Now, when you go about testing, you are going to want to make sure that you do the following:
- Establish roles: Who on your team is doing what when you are engaging your user in testing? Who is bringing them into the prototype? Who is recording feedback? Everyone should have a role to play. You should have a host, an actor and an observer, at the very least.
- Remember TESTING = EMPATHY. Ask open-ended questions and explore your user’s experience. What are they seeing and feeling when they engage with your prototype.
- Be sure to set the context of your prototype, let them experience it (don’t over-explain or make excuses for your work). Watch your user engage and … keep … asking … questions.

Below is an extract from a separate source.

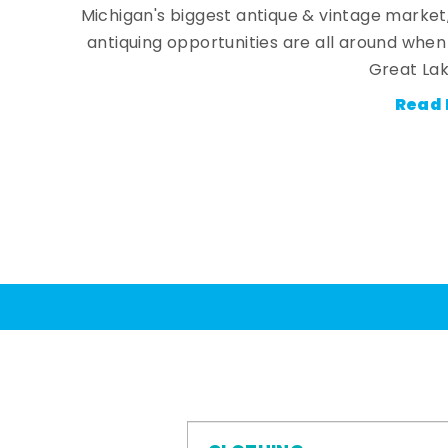
Michigan's biggest antique & vintage market
antiquing opportunities are all around whe
Great Lak
Read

Speaking of asking questions, if you have any for us, please feel free to post them here! Also, a quick note on why we asked you to draw your prototype first. At the d.school, one of the core principles we teach is this: Show, don’t tell. We call on students to bias towards action and show what they want to realize in the world rather than tell us about it or write it out. We are calling on you to exercise your creative agency, grow your creative confidence and discover new ways to communicate your ideas. So, thanks for going along with us on this!